Das Highlight des Abends sollte sich jedoch für mich persönlich als die Zerstörung eines Mythos herausstellen. Immer dann, wenn sich eine Allstar-Band zusammenfindet (was SHRINEBUILDER de facto ist) sind die Erwartungen mehr als hoch. Diese wurden mit dem selbstbetitelten Album auch mehr als erfüllt, dementsprechend konnte man davon ausgehen, dass dies auch auf die Bühne transportiert werde würde – nicht zuletzt wegen der langjährigen Erfahrung von Scott Weinrich, Al Cisneros, Dale Crover und Scott Kelly. Doch was sich auf der Bühne abspielte war ein Trauerspiel von unglaublich schlechtem und undifferenziertem Sound, gestelltem Pathos, Unsicherheit, Nervosität und nicht zuletzt (seltsamerweise) Unprofessionalität. Ein zusammengewürfelter Haufen, der mit seinem eigenen Sound nicht wirklich umgehen konnte und so keinerlei Atmosphäre transportieren konnte. Die Songs haben allesamt ein unglaubliches Potential, davon wurde leider so gut wie nichts genutzt. Vier Stücke schauten wir uns an, warfen uns immer immer wieder ungläubige, verständnislose Blicke zu, bemerkten, dass Scott Kelly mit Sicherheit das doppelte an Körperfülle zugelegt hatte und ein ordentliches Fass vor dem Bauch mit sich trug. Im späteren Gespräch glichen sich die Eindrücke – es war langweilig und zeitweilen unhörbar, was da auf der Bühne geschah. Frühzeitig und enttäuscht verließen wir den Konzertraum und setzten uns in die Kneipe. Interessanterweise war der Sound hier wieder erträglich und differenziert, man konnte erkennen, welcher Song gespielt wurde. Alles deutete darauf hin, dass es die Lautstärke für das Gebäude 9 einfach viel zu laut war, eine Aussage, die ich persönlich sehr selten treffen. Leider traurige Wahrheit. So konnten wir die letzten Songs bei einem Getränk genießen, ohne die mittlerweile betagten Männer auf der Bühne bei ihrem staksigen Verhalten begutachten zu müssen. Kurz vor dem Ende des letzten Stücks machten wir uns mit runter gezogenen Mundwinkeln auf den Weg nach Hause. Man hatte uns einen Mythos genommen, ihn entzaubert und das mit brachialer Gewalt. Schnell versuchten wir das Gesehene und Gehörte zu verdrängen und lenkten die Gespräche in eine andere Richtung.

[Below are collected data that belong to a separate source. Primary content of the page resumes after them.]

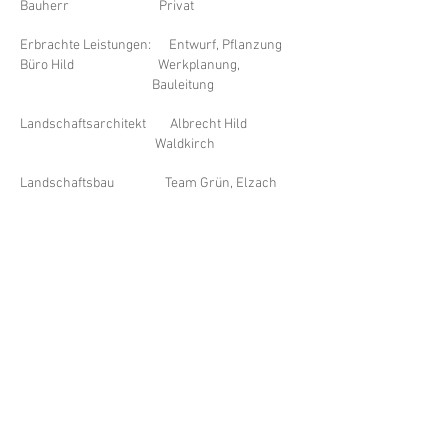
Bauherr Privat
Erbrachte Leistungen: Entwurf, Pflanzung
Büro Hild Werkplanung,
Bauleitung
Landschaftsarchitekt Albrecht Hild
Waldkirch
Landschaftsbau
Team Grün, Elzach
Fertigstellung
2011 - 2017
in Bauabschnitten
Albrecht Hild Dipl. Ing. (FH) Freier
Landschaftsarchitekt
Moltkestraße 28 79183 Waldkirch
T.
07681 - 25769
info(at)albrecht-hild.de​
Impressum
Datenschutzerklärung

In der Bahn trafen wir auf besagten Mann mit dem Sack voll Pillen und als ich zum zweiten Mal an diesem Tag vom Friesenplatz nach Nippes fuhr, stank die Bahn noch ekelhafter, als noch ein paar Stunden zuvor. Inmitten von Jecken, die sich einmal im Jahr die Eiche aus dem Arsch ziehen, um ein wenig Feiern zu können und dabei ihre Würde verlieren, sich den Baum am nächsten Tag aber wieder reinstecken, damit sie aufgrund des fehlendes Rückrats nicht zusammenbrechen, konnte man alkoholgeschwängerten Gesprächen lauschen, die darauf hinausliefen, dass der Muschi Club die geilsten Schlampen und Parties zu bieten hatte. Ich liebe meine Stadt, wirklich wahr, aber an diesem Tag hätte ich einfach nur Kotzen können!